We learned of the war’s end from some boys over on Buffalo Mountain. They’d heard the news in town, got drunk, and come back through, firing their pistols up into the air. America Spurlock lived out at the mouth of God’s Creek, and she could hear them coming from a long ways off. She always was nosy. She got her shotgun, went out to the edge of the road, and waited for them. They bowed their horses up when they seen her there. They took their hats off and started telling about the war ending as fast as they could, each of them taking a turn in sharing the news. And of course she run up the holler, squalling for everyone to come out and hear the news. She had a grandson over there and she was wild with the prospect of him coming home. She was so ex
cited that she paid no attention to the shining mud that caked her shoes and lined the hem of her skirt.
Three days later I got a letter from Saul. I could not believe that the mail had traveled so fast all the way from Laurel County, but there it was in my box. It had been written the day the war ended. I tore it open.
My darling,
We got word of the war ending today and everybody was whooping and hollering. Hearing this news made me long for you all. Such happy news makes you want to be with people you love. There are still boys in the hospitals, though, so we’re still cutting down them trees for the turpentine. It is a hard thing to stay, especially with the war ended, but I try to think of all them who are hurt and still in misery, needing medicines. It won’t be much longer and I guess I can stand it because I know this is helping some mother’s son. We was awful lucky that none of our family had to go over there, as many a man will never cross that ocean again.

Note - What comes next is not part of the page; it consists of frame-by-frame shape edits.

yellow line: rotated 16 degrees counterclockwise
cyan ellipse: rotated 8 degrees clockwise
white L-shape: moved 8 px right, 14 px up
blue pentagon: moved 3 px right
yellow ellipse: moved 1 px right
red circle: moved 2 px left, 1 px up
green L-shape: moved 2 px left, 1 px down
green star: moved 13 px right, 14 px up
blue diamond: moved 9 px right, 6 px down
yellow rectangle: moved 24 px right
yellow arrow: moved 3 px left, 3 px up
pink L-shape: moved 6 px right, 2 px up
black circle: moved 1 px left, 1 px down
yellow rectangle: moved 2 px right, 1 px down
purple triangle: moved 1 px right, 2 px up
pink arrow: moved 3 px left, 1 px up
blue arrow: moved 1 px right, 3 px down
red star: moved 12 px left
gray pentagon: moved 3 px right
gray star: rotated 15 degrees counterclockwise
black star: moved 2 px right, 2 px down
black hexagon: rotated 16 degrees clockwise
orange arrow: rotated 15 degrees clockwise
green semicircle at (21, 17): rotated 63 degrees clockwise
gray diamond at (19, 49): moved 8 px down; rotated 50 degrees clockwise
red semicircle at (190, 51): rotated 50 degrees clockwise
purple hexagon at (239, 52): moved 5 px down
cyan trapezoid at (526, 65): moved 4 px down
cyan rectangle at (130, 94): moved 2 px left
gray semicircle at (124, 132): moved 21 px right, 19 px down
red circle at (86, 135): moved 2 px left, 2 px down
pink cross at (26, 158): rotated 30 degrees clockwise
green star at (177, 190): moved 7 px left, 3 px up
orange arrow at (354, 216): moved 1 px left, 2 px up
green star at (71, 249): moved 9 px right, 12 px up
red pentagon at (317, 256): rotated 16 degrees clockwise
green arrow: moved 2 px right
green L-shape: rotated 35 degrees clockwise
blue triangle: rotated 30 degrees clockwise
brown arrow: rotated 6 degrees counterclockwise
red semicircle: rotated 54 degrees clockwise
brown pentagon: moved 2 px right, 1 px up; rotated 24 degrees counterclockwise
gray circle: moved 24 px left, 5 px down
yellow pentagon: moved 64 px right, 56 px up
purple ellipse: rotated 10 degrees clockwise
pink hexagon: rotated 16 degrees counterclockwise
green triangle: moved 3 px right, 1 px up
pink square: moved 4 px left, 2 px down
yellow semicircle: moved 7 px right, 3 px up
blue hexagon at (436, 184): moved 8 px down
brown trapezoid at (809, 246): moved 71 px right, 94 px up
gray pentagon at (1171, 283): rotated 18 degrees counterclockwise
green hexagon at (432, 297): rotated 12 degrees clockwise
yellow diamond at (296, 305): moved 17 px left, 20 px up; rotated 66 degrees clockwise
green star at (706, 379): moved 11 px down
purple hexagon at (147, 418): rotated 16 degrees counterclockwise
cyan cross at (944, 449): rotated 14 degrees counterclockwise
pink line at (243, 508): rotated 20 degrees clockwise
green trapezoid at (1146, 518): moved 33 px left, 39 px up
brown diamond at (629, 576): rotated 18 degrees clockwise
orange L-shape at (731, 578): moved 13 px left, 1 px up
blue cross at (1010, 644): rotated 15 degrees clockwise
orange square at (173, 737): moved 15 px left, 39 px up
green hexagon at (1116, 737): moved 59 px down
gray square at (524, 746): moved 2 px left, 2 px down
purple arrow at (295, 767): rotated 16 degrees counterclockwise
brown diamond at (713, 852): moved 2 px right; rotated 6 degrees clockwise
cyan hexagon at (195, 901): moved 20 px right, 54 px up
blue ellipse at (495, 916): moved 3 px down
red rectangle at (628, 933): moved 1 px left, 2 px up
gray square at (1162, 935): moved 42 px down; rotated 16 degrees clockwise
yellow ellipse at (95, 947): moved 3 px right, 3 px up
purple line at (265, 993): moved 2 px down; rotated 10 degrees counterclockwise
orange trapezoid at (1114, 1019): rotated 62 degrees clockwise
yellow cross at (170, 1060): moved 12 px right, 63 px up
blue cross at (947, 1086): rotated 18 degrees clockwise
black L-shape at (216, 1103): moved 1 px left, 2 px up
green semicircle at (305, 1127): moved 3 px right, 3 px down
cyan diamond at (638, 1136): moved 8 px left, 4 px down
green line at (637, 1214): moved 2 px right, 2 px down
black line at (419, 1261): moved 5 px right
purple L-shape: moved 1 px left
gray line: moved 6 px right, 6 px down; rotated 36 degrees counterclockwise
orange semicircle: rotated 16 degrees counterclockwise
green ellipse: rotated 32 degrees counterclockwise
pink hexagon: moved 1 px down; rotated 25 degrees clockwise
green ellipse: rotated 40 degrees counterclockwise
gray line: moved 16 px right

Boss moved us off Wildcat Mountain, as we stripped it bare. We are cutting all the pines out of this little place called Sugar Camp. It is pretty country. So it will not be too much longer and at least now we know that the war is over, so that is one load off our shoulders. The price of everything is bound to fall again and the world will be back in shape. For one thing, I will be with you all and will be the happiest feller that ever drawed a breath. Please do not fret too much that I am not coming home right off the bat. Just think of all the men who will never come home.
All my love,
Saul Hagen Sullivan
The letter should have made me happy, but it only made me mad. And guilty. I despised his goodness, talking about all them hurt boys. Being selfless enough to accept staying there right on. I had done everything wrong, had made the worst mistakes a woman can make, and still I could not find it in my heart to be as good as he was. I had thought very often of them men over there, but I hadn’t done a thing to help. It seemed like he was throwing it in my face. Look, the letter seemed to say, I am a good person. I am willing to stay here. What have you done to make things better for people? And I had to answer, Nothing.